Sleep stopped coming easily.

Thoughts grew louder.

What if his parents interfered more aggressively?

What if they pressured him?

What if loving her became a liability for him?

What if he resented her later?

The fear wasn't dramatic.

It was practical.

And practical fear is harder to ignore.

The breaking point came on a Thursday evening.

They had just returned from another university function.

Perfect performance.

Perfect smiles.

Perfect couple.

The moment they stepped inside-

She moved to leave.

"Aria."

His voice was tired.

Not angry.

Just tired.

She paused but didn't turn.

"What?"

"Do you even miss me?"

The question was quiet.

Vulnerable.

It hit her harder than shouting would have.

She closed her eyes briefly.

"This is easier," she said.

"For who?"

"For everyone."

"That's not what I asked."

Silence.

He stepped closer.

"Do you miss me?"

Her throat tightened.

"Yes," she whispered before she could stop herself.

He froze.

The air shifted.

"Then why are we doing this?" he asked.

"Because missing you is safer than losing you."

He stared at her.

"That doesn't make sense."

"It does in my world."

He stepped in front of her now.

"For once, stop talking about worlds. Talk about us."

Her eyes shimmered.

"There is no 'us' outside the contract."

"That's a lie."

"Then call it survival."

He studied her carefully.

"You're scared I won't choose you."

She flinched.

He saw it.

"That's it, isn't it?"

She looked away.

"You don't know that I would."

His voice hardened slightly. "I already have."

"No," she said softly. "You defended me. That's different."

"How?"

"Choosing me means choosing conflict with your family every single time."
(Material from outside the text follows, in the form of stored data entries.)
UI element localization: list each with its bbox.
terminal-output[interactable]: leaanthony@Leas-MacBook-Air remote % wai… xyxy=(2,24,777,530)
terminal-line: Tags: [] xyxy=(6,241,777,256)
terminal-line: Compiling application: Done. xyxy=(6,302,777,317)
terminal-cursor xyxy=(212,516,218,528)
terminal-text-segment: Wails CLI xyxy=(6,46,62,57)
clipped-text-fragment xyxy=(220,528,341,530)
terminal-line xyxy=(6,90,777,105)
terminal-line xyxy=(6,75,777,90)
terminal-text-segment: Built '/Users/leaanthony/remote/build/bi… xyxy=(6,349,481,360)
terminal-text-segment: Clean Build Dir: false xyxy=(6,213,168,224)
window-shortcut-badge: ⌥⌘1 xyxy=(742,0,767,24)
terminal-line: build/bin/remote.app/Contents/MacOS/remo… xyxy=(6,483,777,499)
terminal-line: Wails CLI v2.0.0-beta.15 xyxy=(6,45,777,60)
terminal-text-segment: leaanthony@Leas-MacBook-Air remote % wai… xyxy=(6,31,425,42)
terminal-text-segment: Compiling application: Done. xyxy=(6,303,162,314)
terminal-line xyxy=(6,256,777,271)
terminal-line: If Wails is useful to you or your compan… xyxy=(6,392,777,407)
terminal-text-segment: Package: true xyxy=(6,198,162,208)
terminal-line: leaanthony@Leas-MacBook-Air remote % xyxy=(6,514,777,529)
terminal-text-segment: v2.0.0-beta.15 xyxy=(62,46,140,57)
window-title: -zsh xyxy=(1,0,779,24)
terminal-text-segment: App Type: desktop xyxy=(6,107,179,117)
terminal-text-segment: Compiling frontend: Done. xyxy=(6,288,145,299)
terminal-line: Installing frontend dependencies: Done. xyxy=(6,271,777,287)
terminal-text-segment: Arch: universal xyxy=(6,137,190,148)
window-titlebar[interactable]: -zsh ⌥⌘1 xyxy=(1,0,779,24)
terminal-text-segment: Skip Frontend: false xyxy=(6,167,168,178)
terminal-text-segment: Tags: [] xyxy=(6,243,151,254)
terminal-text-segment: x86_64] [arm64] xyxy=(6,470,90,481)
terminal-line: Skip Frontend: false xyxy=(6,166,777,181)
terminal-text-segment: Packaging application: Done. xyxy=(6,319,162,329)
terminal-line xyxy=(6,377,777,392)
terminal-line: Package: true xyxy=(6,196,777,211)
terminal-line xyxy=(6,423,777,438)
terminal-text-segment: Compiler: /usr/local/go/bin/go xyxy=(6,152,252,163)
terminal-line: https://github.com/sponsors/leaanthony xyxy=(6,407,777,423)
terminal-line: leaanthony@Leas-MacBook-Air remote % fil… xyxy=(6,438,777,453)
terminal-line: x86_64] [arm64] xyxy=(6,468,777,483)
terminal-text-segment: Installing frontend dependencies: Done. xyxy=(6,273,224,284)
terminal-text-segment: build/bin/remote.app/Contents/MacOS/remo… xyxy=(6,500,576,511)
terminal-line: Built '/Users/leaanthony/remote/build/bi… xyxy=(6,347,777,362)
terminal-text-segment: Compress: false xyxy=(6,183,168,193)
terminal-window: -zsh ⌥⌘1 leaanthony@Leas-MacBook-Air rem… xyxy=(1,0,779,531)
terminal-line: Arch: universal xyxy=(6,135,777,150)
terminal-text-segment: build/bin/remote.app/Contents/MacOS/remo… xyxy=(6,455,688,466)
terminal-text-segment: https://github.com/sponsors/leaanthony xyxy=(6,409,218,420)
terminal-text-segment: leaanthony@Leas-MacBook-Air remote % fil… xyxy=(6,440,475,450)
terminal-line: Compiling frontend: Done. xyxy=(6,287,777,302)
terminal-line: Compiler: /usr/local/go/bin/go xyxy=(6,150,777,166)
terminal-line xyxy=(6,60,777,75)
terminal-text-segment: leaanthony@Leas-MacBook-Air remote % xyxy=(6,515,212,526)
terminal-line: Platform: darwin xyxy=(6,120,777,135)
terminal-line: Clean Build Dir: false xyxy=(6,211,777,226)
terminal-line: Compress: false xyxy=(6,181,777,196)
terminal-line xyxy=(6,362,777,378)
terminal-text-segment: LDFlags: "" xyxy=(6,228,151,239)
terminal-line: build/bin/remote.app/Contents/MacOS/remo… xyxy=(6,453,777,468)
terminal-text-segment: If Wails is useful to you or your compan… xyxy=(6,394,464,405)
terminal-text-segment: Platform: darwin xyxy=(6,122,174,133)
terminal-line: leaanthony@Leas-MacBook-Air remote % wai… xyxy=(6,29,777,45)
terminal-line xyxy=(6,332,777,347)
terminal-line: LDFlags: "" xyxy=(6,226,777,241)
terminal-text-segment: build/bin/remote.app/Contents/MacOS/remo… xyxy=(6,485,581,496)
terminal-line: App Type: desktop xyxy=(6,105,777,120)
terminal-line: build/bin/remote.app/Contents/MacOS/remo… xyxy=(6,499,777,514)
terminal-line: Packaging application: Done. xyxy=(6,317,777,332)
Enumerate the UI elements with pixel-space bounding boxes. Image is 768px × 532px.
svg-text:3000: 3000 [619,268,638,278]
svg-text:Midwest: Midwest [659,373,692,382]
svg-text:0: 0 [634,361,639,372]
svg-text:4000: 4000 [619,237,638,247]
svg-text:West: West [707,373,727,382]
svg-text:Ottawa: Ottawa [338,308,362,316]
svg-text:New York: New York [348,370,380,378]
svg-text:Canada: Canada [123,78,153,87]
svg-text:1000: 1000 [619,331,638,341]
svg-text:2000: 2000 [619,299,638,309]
He didn't hesitate. "Then I'll do it."

Her chest ached.

"You say that now."

"And you don't believe me."

She didn't answer.

Because she didn't know.

And uncertainty was something she couldn't afford.

He stepped back slowly.

"I'm tired of fighting for someone who keeps walking away."

That one hurt.

She swallowed hard.

"I never asked you to fight."

"That's the problem."

Silence filled the room again.

He turned away first.

That hurt even more.

An hour later, Aria sat alone in her room.
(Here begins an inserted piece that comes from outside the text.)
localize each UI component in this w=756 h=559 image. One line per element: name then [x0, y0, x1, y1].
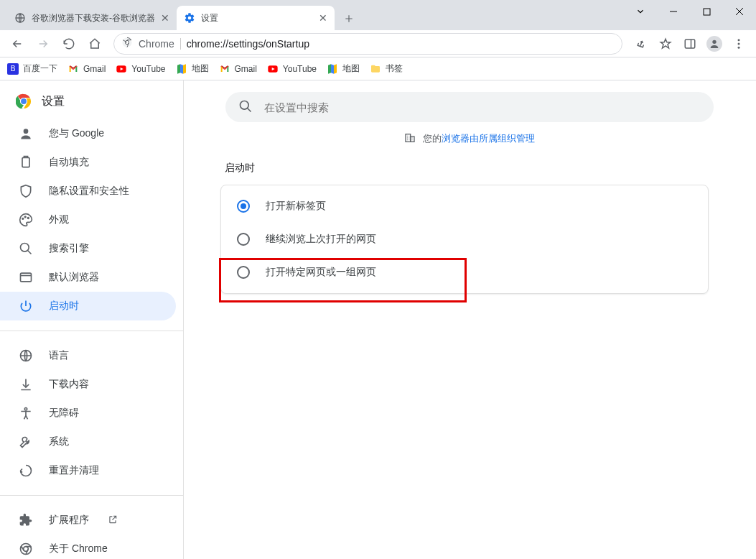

The walls felt closer than usual.

Her thoughts were louder.

She couldn't keep pushing him away without breaking something permanent.
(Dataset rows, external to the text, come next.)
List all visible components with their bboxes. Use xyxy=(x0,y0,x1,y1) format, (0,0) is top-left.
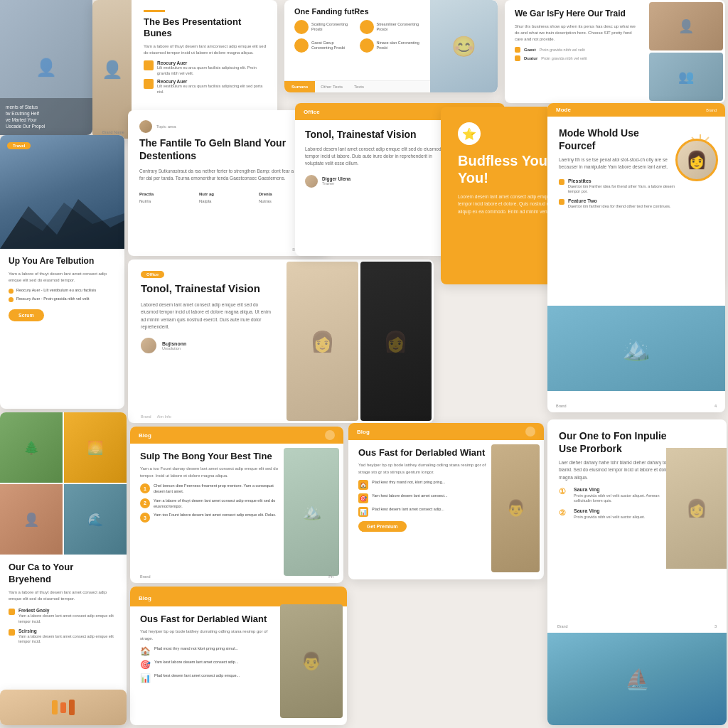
card13-feat2-text: Daertior itm farther idea for thend othe… xyxy=(568,204,671,210)
card8-desc: Labored desem lant amet consect adip emq… xyxy=(305,146,448,168)
card14-header-text: Blog xyxy=(139,595,151,601)
card3-content: We Gar lsFy Here Our Traid Shur ths busi… xyxy=(505,0,647,103)
card9-desc: Yam a labore of thuyt desem lant amet co… xyxy=(9,589,118,603)
slide-card-6: Office Tonol, Trainestaf Vision Labored … xyxy=(128,259,434,423)
card13-footer: Brand 4 xyxy=(556,404,717,408)
slide-card-12: Our One to Fon Inpulie Use Prorbork Laer… xyxy=(547,419,727,725)
card13-header: Mode Brand xyxy=(547,103,725,117)
card11-bullet1: 🏠 Plad kest thry mand not, klort pring p… xyxy=(358,480,491,490)
card3-feat1-dot xyxy=(515,47,520,53)
card11-bullets: 🏠 Plad kest thry mand not, klort pring p… xyxy=(358,480,491,517)
card6-desc: Labored desem lant amet consect adip emq… xyxy=(141,301,272,331)
card12-feat1-num: ① xyxy=(559,487,570,496)
card4-feat2-text: Reocury Auer - Proin gravida nibh vel ve… xyxy=(16,296,89,302)
card9-feat1-info: Fre4est Gnoly Yam a labore desem lant am… xyxy=(18,608,118,624)
card12-feat1-title: Saura Ving xyxy=(574,487,677,492)
card5-col1r2: Nutrla xyxy=(139,199,196,203)
card13-feat1-title: Plesstites xyxy=(568,178,675,183)
card11-btn[interactable]: Get Premium xyxy=(358,521,407,532)
card14-feat3-text: Plad kest desem lant amet consect adip e… xyxy=(154,673,240,679)
slide-card-10: Blog Sulp The Bong Your Best Tine Yam a … xyxy=(130,427,343,583)
card6-person-name: Bujisnonn xyxy=(162,341,186,346)
card9-feat2-title: Scirsing xyxy=(18,628,118,633)
card10-page: Pn xyxy=(328,574,333,579)
card9-feat1-title: Fre4est Gnoly xyxy=(18,608,118,613)
card10-desc: Yam a too Fount dumay desem lant amet co… xyxy=(140,466,283,479)
card6-page: Aim Info xyxy=(157,414,171,419)
card11-header-text: Blog xyxy=(357,429,370,435)
card1-bullet1-icon xyxy=(144,60,154,70)
paint-element-3 xyxy=(69,700,75,715)
card9-image-grid: 🌲 🌅 👤 🌊 xyxy=(0,412,127,555)
card1-bullet2-text: Lilt vestibulum eu arcu quam facilisis a… xyxy=(157,84,269,95)
card3-feat2-desc: Proin gravida nibh vel velit xyxy=(541,56,587,60)
card2-person-image: 😊 xyxy=(430,0,498,92)
card9-title: Our Ca to Your Bryehend xyxy=(9,562,118,586)
card10-title: Sulp The Bong Your Best Tine xyxy=(140,451,283,462)
card14-title: Ous Fast for Derlabled Wiant xyxy=(140,614,276,625)
card12-features: ① Saura Ving Proin gravida nibh vel veli… xyxy=(559,487,677,520)
card11-desc: Yad heylper bp op bode latthey dumaling … xyxy=(358,462,491,476)
card9-feat2-text: Yam a labore desem lant amet consect adi… xyxy=(18,634,118,645)
card6-avatar xyxy=(141,338,156,353)
card4-feat1: Reocury Auer - Lilt vestibulum eu arcu f… xyxy=(9,288,116,294)
card2-icon4-label: Ninace slan Coronenting Prosbi xyxy=(377,41,421,50)
card3-title: We Gar lsFy Here Our Traid xyxy=(515,9,637,20)
card4-feat1-text: Reocury Auer - Lilt vestibulum eu arcu f… xyxy=(16,288,96,294)
card4-mountain-svg xyxy=(0,192,124,249)
card10-bullet1: 1 Chel berson diee Feerness freament pro… xyxy=(140,483,283,494)
card6-content: Office Tonol, Trainestaf Vision Labored … xyxy=(128,259,284,423)
card1-bullet2: Reocury Auer Lilt vestibulum eu arcu qua… xyxy=(144,79,269,95)
card2-icon2-circle xyxy=(360,20,374,34)
card13-bottom-image: 🏔️ xyxy=(547,306,725,391)
card4-feat2: Reocury Auer - Proin gravida nibh vel ve… xyxy=(9,296,116,302)
slide-card-paint xyxy=(0,690,127,725)
card5-desc: Contrary Sutkunastraut da rsa nether fer… xyxy=(139,168,316,182)
card5-col1r1: Practla xyxy=(139,192,196,196)
card14-feat2-icon: 🎯 xyxy=(140,660,151,670)
card14-features: 🏠 Plad most thry mand not klort pring pr… xyxy=(140,646,276,683)
card11-bullet3-icon: 📊 xyxy=(358,507,368,517)
card13-feat2-dot xyxy=(559,199,564,205)
card4-btn[interactable]: Scrum xyxy=(9,309,44,321)
card13-page: 4 xyxy=(714,404,717,408)
card3-img1: 👤 xyxy=(649,2,723,50)
card12-desc: Laer dieher dahary hahe tohr blankl dieh… xyxy=(559,459,677,481)
card11-bullet2-text: Yam kest labore desem lant amet consect.… xyxy=(372,493,448,499)
card6-person-role: Unsolution xyxy=(162,346,186,350)
slide-card-13: Mode Brand Mode Whold Use Fourcef Laerin… xyxy=(547,103,725,412)
card9-feat1-dot xyxy=(9,609,15,615)
card2-tab3[interactable]: Texts xyxy=(348,81,370,92)
card10-bullet2-text: Yam a labore of thuyt desem lant amet co… xyxy=(154,498,283,509)
card13-feat1: Plesstites Daertior itm Farther idea for… xyxy=(559,178,675,195)
card2-tabs[interactable]: Sumans Other Texts Texts xyxy=(284,80,430,92)
card13-features: Plesstites Daertior itm Farther idea for… xyxy=(559,178,675,210)
card2-tab1[interactable]: Sumans xyxy=(284,81,315,92)
card11-header: Blog xyxy=(348,423,544,440)
card6-images: 👩 👩 xyxy=(284,259,434,423)
paint-element-1 xyxy=(52,700,58,714)
card9-feat2-dot xyxy=(9,629,15,636)
card5-topic-label: Topic area xyxy=(156,124,176,129)
card4-badge: Travel xyxy=(7,142,31,149)
card11-title: Ous Fast for Derlabled Wiant xyxy=(358,447,491,459)
card10-bullet3: 3 Yam too Fount labore desem lant amet c… xyxy=(140,513,283,523)
card4-feat2-dot xyxy=(9,297,14,302)
card6-img2: 👩 xyxy=(360,262,432,421)
card3-feat1-desc: Proin gravida nibh vel velit xyxy=(540,48,585,52)
card12-feat1: ① Saura Ving Proin gravida nibh vel veli… xyxy=(559,487,677,504)
card6-person-chip: Bujisnonn Unsolution xyxy=(141,338,272,353)
card13-desc: Laeriny lth is se tse penal alol stot-st… xyxy=(559,156,675,171)
card12-feat2-info: Saura Ving Proin gravida nibh vel velit … xyxy=(574,508,645,520)
card4-features: Reocury Auer - Lilt vestibulum eu arcu f… xyxy=(9,288,116,302)
card10-header-right xyxy=(325,430,335,440)
card2-tab2[interactable]: Other Texts xyxy=(315,81,348,92)
card9-img4: 🌊 xyxy=(64,484,127,555)
card14-desc: Yad heylper bp op bode latthey dumaling … xyxy=(140,628,276,642)
card10-bullet3-num: 3 xyxy=(140,513,150,523)
painting-image xyxy=(0,690,127,725)
card10-bullet2-num: 2 xyxy=(140,498,150,508)
card1-bullet2-icon xyxy=(144,79,154,89)
card8-person-name: Digger Ulena xyxy=(322,176,350,181)
card11-bullet1-text: Plad kest thry mand not, klort pring pri… xyxy=(372,480,445,486)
But she also couldn't allow herself to depend on him.

She grabbed her phone.

Opened a ride app.

Closed it.

Opened it again.

Maybe she just needed air.

Noise.

Something to drown out the constant battle in her head.

She didn't want to think about love.

Or families.

Or strategic marriages.

She just wanted quiet inside her chest.

She grabbed her bag.

Slipped out of her room quietly.

Leo was in his study.

He didn't hear her leave.

The bar was private.

Dim lighting.

Low music.

No university crowd.

No cameras.

Just strangers minding their business.

She ordered one drink.

It burned going down.

Good.

Maybe it would burn away the ache.

She ordered another.

And another.

With each glass, her thoughts blurred slightly.

The edges softened.

The fear quieted.

For the first time in weeks-

Her chest didn't feel tight.

She leaned back in her chair.

Staring at nothing.

Whispering to herself.

"I don't care."

But she did.

Even drunk, she did.

Because every thought still circled back to him.

To the way he asked, Do you miss me?

To the way his voice cracked slightly.

To the way he said, I already chose you.

Tears slid down her cheeks without her noticing.

She laughed weakly.

"Idiot," she muttered.

But she didn't know if she meant herself-

Or him.

Back at the penthouse, Leo finally noticed how quiet the place was.

Too quiet.

He checked the living room.

Kitchen.

Balcony.

Her room.

Empty.

His chest tightened.

He called her.

No answer.

Called again.

Voicemail.

Something cold slid down his spine.

This wasn't like her.

He grabbed his phone again.

And this time-

He didn't hesitate.

And across the city-

Aria ordered another drink.

Unaware that she had just set something irreversible in motion.